Segment Start: Information shown

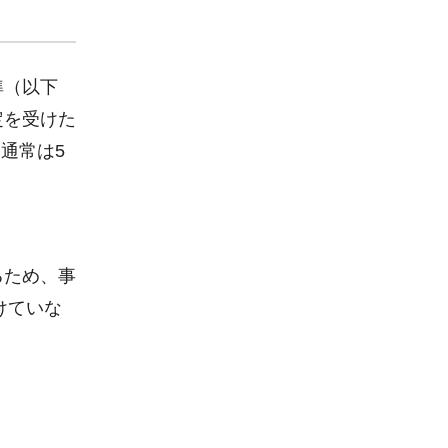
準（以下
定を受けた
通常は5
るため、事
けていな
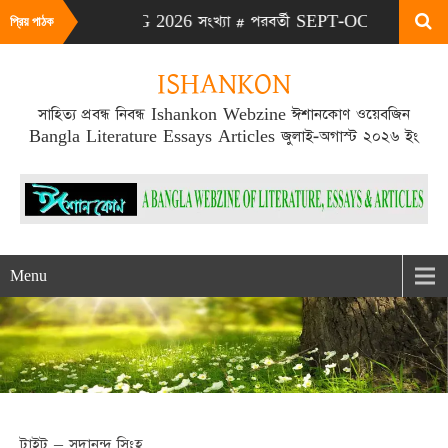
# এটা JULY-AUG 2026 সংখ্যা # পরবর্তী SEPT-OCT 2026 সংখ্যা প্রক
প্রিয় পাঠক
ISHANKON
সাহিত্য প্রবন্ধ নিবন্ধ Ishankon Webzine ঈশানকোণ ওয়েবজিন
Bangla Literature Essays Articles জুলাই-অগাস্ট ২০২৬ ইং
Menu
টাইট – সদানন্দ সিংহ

Segment End: Information shown
Segment Start: Information shown

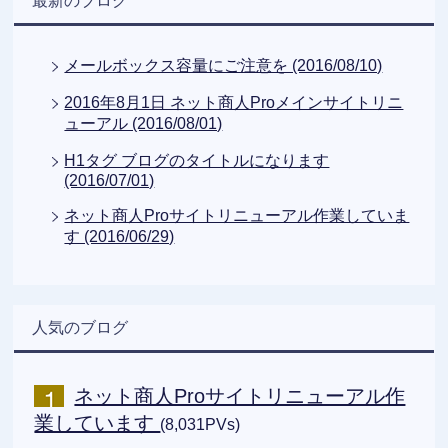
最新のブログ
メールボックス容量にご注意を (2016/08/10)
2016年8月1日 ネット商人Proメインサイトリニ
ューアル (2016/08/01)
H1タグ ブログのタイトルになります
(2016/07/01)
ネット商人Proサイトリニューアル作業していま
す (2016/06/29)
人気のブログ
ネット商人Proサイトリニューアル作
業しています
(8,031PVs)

Segment End: Information shown
Segment Start: Information shown

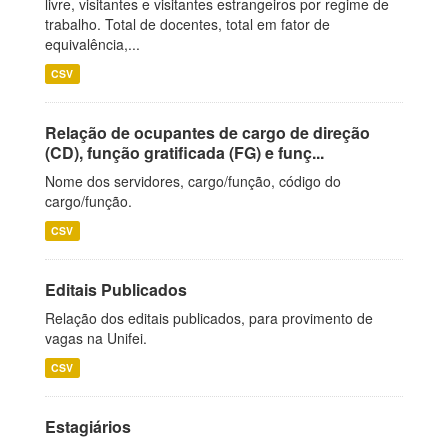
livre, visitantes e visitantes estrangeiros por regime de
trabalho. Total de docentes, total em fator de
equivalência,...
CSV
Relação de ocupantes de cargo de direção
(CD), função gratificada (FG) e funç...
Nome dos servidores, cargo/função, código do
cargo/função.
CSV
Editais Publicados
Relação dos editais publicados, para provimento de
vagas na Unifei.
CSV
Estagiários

Segment End: Information shown

**Your objective**. Copy all lines of the records in which the string "função" can be found.

**Response to the exercise**.
(CD), função gratificada (FG) e funç...
Nome dos servidores, cargo/função, código do
cargo/função.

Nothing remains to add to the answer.